Crane D
Milbank Mem Fund Q Health Soc. 1975 Winter;53(1):1-33.
A questionnaire survey shows that physicians in four medical specialties evaluate chronically and terminally ill patients not only in terms of the physiological aspects of illness but also in terms of the extent to which they are capable of interacting with others. A patient's potential capacity to perform his social roles depends upon his "salvageability," i;e., the likelihood that he will be able to resume his roles and the degree of irreversible physical or mental damage which indicates his capacity for resuming them.
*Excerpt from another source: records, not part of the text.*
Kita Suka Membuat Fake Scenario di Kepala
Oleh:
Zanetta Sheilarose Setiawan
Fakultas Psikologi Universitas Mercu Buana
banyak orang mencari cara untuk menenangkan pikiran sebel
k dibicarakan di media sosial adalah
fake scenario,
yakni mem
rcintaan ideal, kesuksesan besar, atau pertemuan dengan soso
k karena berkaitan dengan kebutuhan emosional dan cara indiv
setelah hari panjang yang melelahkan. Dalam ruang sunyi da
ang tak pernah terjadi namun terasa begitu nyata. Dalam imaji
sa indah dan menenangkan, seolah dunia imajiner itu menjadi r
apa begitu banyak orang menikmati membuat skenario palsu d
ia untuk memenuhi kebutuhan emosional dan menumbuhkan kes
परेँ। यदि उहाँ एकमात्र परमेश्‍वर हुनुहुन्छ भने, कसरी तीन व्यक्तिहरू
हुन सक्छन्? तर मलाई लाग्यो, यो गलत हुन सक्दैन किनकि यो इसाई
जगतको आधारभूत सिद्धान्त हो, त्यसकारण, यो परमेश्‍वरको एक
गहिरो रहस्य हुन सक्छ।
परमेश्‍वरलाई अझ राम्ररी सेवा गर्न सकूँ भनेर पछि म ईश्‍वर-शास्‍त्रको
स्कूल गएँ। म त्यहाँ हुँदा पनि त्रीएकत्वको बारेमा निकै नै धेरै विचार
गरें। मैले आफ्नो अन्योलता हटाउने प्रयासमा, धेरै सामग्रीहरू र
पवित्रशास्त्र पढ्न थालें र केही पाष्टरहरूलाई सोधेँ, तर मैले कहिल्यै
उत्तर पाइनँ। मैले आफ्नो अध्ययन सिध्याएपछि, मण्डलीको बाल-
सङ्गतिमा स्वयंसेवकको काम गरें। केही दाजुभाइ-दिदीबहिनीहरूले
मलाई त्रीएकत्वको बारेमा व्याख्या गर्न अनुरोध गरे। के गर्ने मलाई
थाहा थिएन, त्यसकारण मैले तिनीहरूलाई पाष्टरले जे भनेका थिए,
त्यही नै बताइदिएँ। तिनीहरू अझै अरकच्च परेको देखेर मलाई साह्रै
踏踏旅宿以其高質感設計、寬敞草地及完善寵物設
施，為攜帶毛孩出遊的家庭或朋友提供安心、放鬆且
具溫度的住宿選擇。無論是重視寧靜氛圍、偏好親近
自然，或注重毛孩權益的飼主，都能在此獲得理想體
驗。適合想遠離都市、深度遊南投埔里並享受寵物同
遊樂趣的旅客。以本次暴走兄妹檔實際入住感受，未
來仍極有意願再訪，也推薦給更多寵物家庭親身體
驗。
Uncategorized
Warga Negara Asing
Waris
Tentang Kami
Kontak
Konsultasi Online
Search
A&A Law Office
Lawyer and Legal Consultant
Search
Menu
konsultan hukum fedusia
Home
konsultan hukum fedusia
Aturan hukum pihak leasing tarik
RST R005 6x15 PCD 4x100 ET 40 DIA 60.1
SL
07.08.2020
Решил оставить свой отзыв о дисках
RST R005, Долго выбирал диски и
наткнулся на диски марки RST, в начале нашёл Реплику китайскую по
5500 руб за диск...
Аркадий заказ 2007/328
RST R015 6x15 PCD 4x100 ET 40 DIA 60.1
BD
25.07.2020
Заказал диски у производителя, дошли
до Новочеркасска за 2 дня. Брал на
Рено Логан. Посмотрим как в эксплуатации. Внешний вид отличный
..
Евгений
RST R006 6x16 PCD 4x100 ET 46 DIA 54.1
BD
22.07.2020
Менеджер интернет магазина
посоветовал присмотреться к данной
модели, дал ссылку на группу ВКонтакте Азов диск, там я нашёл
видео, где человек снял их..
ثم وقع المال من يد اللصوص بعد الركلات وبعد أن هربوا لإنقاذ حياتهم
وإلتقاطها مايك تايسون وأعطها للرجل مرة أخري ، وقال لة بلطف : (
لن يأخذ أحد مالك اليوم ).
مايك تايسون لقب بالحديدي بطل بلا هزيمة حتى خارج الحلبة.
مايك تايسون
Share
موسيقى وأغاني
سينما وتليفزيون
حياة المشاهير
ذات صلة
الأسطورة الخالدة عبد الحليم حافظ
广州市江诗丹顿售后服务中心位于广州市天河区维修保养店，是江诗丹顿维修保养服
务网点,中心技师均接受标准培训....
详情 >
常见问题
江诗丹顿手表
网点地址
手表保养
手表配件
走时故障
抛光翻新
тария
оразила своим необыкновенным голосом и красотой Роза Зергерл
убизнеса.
The priorities in terms of treatment are the following: (1) salvageable patients with physical damage; (2) salvageable patients with mental damage and unsalvageable patients with physical damage; (3) unsalvageable patients with mental damage. Within these catagories variables such as patient attitude, family attitude, age, and social class, which define the social environment of the patient, also influence the physician's decision to treat him. Studies of hospital records of cases in two of the specialties were consistent with they survey findings. The findings suggest that there is a disparity between the traditional ethic concerning the treatment of such patients and the actual behavior of many physicians. As a solution to the inconsistencies between ideal and actual behavior, the development of medical guidelines for the withdrawal of treatment with respect ot certain specifically defined conditions is recommended.
一项问卷调查显示,四个医学专业的医生对慢性病患者和绝症患者的评估不仅基于疾病的生理方面,还基于他们与他人互动的能力。患者履行其社会角色的潜在能力取决于他的“可挽救性”,即他恢复角色的可能性以及表明其恢复能力的不可逆转的身体或精神损害程度。治疗的优先顺序如下:(1)身体有损伤的可挽救患者;(2)精神有损伤的可挽救患者和身体有损伤的不可挽救患者;(3)精神有损伤的不可挽救患者。在这些类别中,诸如患者态度、家庭态度、年龄和社会阶层等定义患者社会环境的变量,也会影响医生对其进行治疗的决定。对其中两个专业的病例医院记录的研究与调查结果一致。研究结果表明,传统的此类患者治疗伦理与许多医生的实际行为之间存在差异。作为解决理想行为与实际行为之间不一致的方法,建议制定针对某些具体定义情况的治疗撤销医学指南。